Étape 3 — envoyer le lien là où le dossier le dit, et nulle part ailleurs
C’est la règle la plus importante de tout le flux, et celle qui manque le plus souvent aux démonstrations. Le lien de paiement part vers le courriel ou le numéro de cellulaire déjà inscrits au dossier. Jamais vers des coordonnées dictées pendant l’appel.
Un système qui accepte « envoyez-le plutôt à cette adresse » transforme une ligne de service en canal de détournement : il suffit d’appeler en se faisant passer pour un client pour recevoir un lien rattaché à sa facture. Si une mise à jour de coordonnées est réellement nécessaire, elle suit un parcours distinct, avec une personne, et pas dans le même appel que le paiement.
L’agent reste en ligne pendant que le lien arrive. Il confirme la réception, répète où chercher, et consigne le cas si le client ne le trouve pas.
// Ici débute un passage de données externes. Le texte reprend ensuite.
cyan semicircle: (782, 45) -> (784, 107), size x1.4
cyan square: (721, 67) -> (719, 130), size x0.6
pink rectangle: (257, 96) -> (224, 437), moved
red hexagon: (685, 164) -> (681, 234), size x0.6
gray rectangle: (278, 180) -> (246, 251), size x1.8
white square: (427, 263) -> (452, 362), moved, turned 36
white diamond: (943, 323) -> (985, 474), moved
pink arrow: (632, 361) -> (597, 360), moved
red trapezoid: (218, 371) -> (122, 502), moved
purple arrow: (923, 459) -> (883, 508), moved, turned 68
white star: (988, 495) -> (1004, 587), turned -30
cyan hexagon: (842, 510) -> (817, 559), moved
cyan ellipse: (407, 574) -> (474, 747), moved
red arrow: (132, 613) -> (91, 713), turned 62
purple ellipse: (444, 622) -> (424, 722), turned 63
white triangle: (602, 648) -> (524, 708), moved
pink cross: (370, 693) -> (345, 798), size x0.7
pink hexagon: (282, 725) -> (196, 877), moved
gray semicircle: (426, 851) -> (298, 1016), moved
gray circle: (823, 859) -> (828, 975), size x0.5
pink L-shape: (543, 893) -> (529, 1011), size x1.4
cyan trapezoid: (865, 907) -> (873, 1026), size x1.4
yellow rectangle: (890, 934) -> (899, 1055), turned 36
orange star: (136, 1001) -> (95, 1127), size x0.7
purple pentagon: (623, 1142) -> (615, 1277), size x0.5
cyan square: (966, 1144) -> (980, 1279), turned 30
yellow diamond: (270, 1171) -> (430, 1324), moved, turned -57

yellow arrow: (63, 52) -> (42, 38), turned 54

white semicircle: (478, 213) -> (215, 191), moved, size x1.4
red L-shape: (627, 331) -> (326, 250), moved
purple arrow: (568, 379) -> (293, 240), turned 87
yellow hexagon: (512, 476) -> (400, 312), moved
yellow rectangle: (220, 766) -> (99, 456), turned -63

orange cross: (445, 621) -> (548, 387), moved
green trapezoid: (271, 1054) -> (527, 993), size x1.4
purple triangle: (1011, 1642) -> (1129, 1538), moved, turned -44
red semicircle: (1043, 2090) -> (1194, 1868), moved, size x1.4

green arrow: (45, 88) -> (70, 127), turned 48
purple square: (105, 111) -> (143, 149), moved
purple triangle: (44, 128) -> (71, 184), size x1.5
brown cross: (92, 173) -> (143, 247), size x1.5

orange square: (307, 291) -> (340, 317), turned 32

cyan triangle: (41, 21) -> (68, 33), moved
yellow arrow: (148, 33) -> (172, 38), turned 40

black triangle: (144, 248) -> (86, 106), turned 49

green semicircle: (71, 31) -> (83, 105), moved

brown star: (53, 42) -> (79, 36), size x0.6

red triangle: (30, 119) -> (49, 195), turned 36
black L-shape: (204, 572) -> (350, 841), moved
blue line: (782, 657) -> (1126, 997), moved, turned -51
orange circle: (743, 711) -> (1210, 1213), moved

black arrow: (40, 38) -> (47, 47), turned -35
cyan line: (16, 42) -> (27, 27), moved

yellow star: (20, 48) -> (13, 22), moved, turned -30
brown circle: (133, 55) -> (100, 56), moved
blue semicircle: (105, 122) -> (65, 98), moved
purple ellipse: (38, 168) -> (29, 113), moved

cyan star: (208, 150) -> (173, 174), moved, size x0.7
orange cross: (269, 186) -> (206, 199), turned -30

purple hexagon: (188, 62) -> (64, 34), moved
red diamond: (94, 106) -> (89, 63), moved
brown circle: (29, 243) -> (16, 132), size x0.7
Étape 4 — écrire le résultat, et savoir quoi faire quand l’écriture échoue
Le paiement reçu par Stripe doit se retrouver dans votre système de facturation, rapproché du bon compte client. C’est la partie invisible du flux et celle qui coûte le plus cher lorsqu’elle est négligée.
Le scénario à cadrer explicitement est celui où le client a payé mais où l’écriture échoue. Il doit produire une alerte visible pour une personne, avec le montant, le client et l’identifiant du paiement — jamais un silence qui se découvre à la relance suivante, alors que le client a déjà été débité.
- Lien émis, avec la facture visée et le canal d’envoi.
- Paiement reçu chez Stripe, avec son identifiant.
- Écriture dans le système de facturation, ou échec signalé à une personne.
- Résultat inscrit à l’appel, pour que la prochaine personne n’ait pas à réécouter.
Ce que l’agent doit refuser
Un paiement est l’action la plus lourde de conséquences qu’un agent téléphonique peut déclencher. La liste des refus n’est donc pas une limite embarrassante : c’est la partie de la configuration qui protège votre entreprise.
- Aucun numéro de carte, code de sécurité ou date d’expiration; l’agent interrompt le client qui commence à les dicter.
- Aucun rabais, entente de paiement, radiation d’intérêts ni paiement partiel non prévu.
- Aucun remboursement ni annulation de paiement.
- Aucune discussion sur une contestation de montant : transfert.
- Aucun envoi de lien à des coordonnées fournies pendant l’appel.
Ce qu’il faut mesurer, et ce que cela ne réglera pas
L’indicateur utile est le délai entre l’appel et le paiement reçu, puis la part des factures réglées pendant l’appel plutôt que dans un cycle de relance. Prenez quelques semaines de base de comparaison avant le lancement, sinon vous n’aurez qu’une impression favorable.
Ce flux ne recouvre pas une créance dont le client refuse le montant, ne remplace pas une politique de crédit et ne règle pas un solde contesté. Il supprime le délai entre l’intention de payer et l’encaissement, ce qui est déjà considérable — mais il faut le décrire ainsi.
Enfin, les enregistrements et les transcriptions d’un appel de paiement contiennent des renseignements financiers. Leur emplacement, leur durée de conservation et leur suppression sont des décisions à prendre avant le premier appel, pas après un audit. Au Québec, la Loi 25 impose des obligations de minimisation et de transparence qui s’appliquent directement à ces enregistrements.